*WHAT IS REQUIRED:* Find how many lines in the material contain "della"; your answer should be that number alone.

*DATA SECTION:*
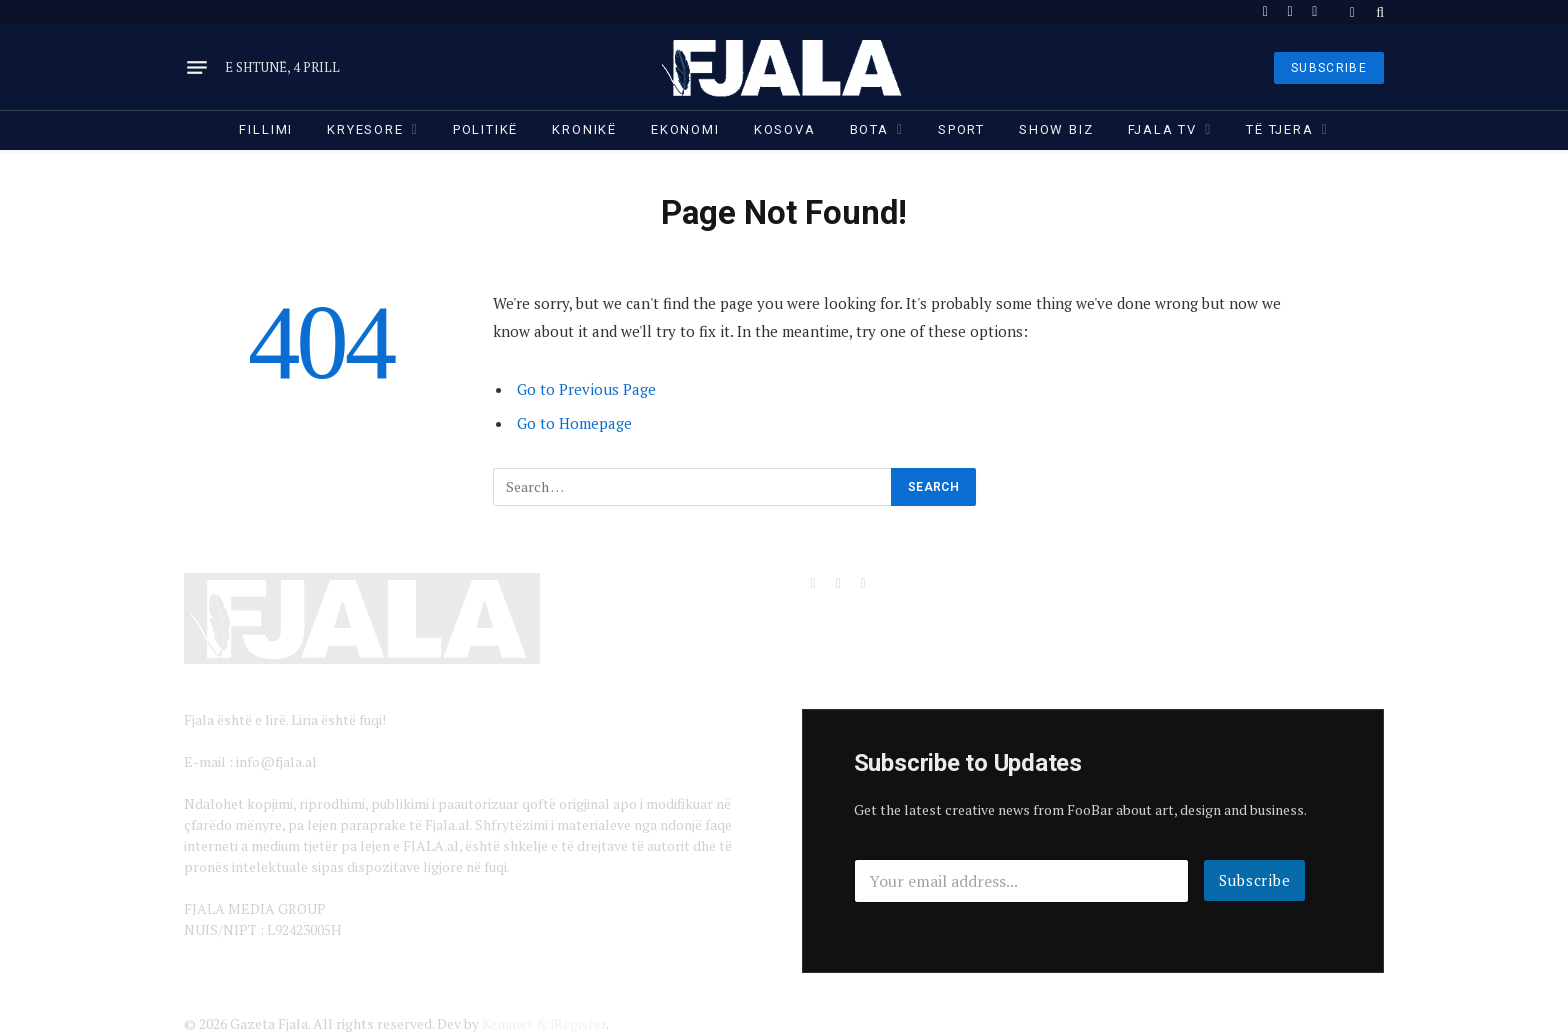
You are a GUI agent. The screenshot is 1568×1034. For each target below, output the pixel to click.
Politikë (486, 129)
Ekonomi (685, 129)
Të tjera (1280, 129)
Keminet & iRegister (544, 1023)
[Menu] (197, 68)
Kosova (785, 129)
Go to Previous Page (586, 389)
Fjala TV (1163, 129)
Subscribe (1255, 880)
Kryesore (365, 129)
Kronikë (584, 129)
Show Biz (1056, 129)
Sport (961, 129)
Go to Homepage (574, 423)
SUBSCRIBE (1329, 68)
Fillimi (266, 129)
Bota (869, 129)
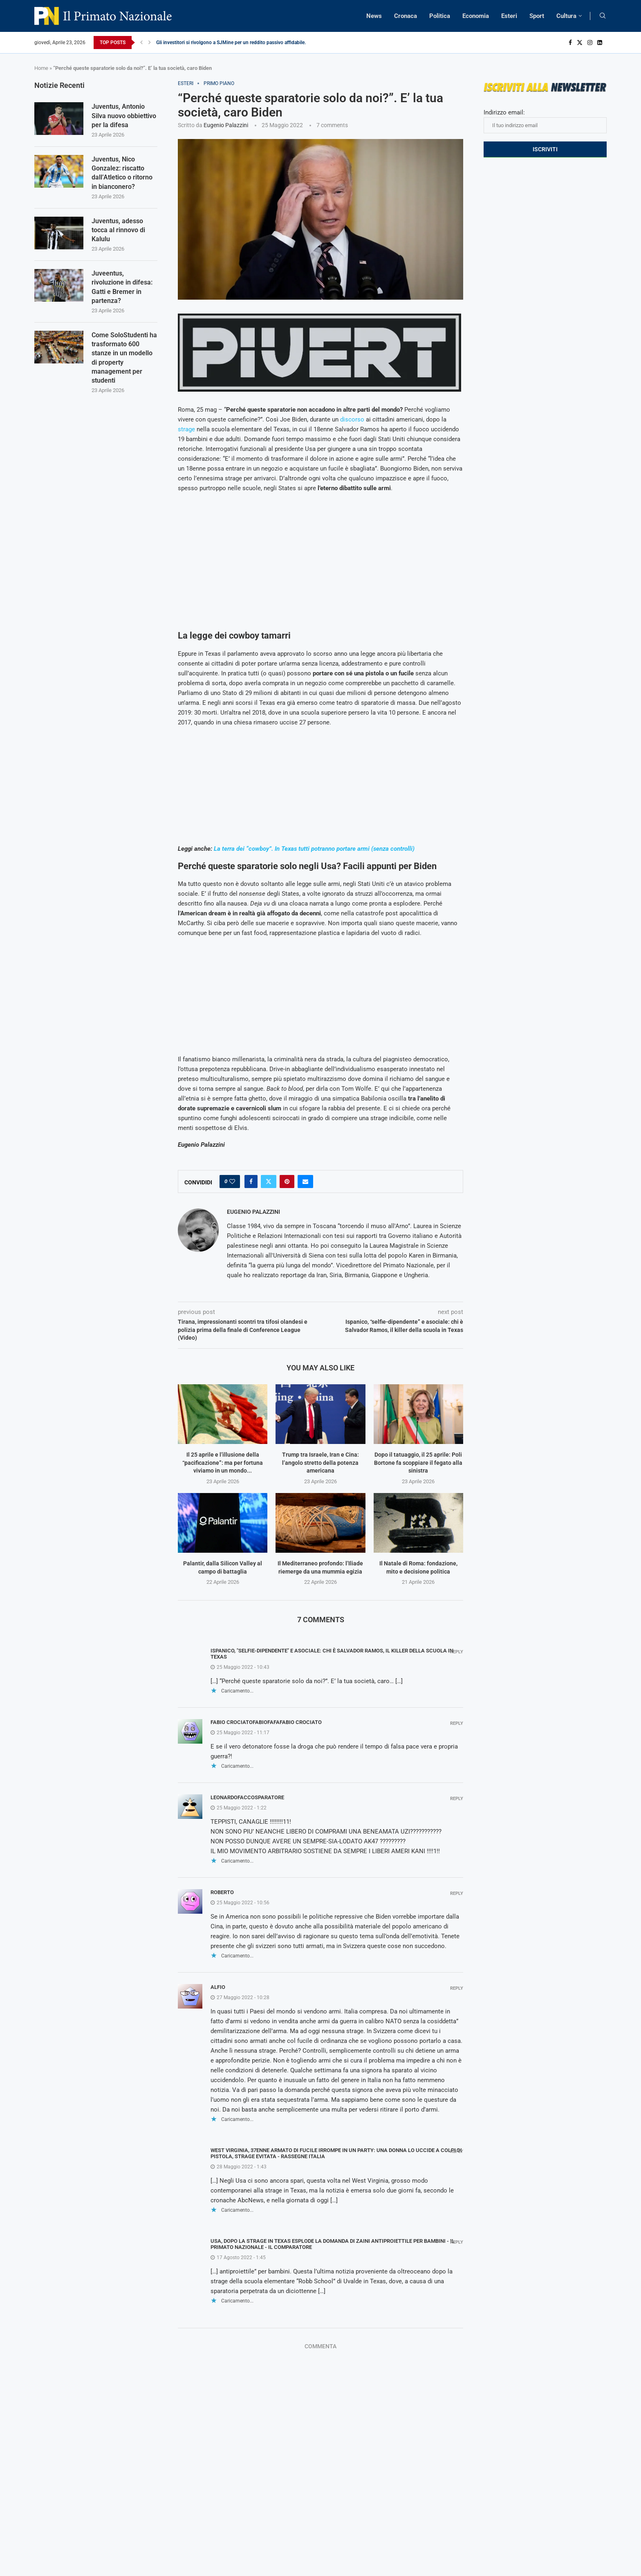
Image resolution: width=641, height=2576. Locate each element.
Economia (475, 16)
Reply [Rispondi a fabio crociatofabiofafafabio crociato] (456, 1723)
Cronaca (405, 16)
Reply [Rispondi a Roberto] (456, 1893)
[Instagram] (590, 42)
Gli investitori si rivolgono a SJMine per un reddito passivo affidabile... (232, 42)
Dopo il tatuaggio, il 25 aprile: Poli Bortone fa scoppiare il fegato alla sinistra (418, 1462)
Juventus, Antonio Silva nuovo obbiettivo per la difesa (124, 116)
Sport (536, 16)
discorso (352, 419)
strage (186, 429)
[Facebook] (570, 42)
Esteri (509, 16)
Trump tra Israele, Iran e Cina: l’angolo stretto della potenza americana (320, 1462)
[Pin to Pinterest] (287, 1181)
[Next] (149, 42)
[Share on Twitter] (268, 1181)
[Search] (602, 16)
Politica (439, 16)
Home (41, 68)
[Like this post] (232, 1181)
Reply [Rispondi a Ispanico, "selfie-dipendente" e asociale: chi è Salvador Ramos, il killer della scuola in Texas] (456, 1652)
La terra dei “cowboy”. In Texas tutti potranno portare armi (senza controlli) (314, 848)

*WORKED SOLUTION:* 2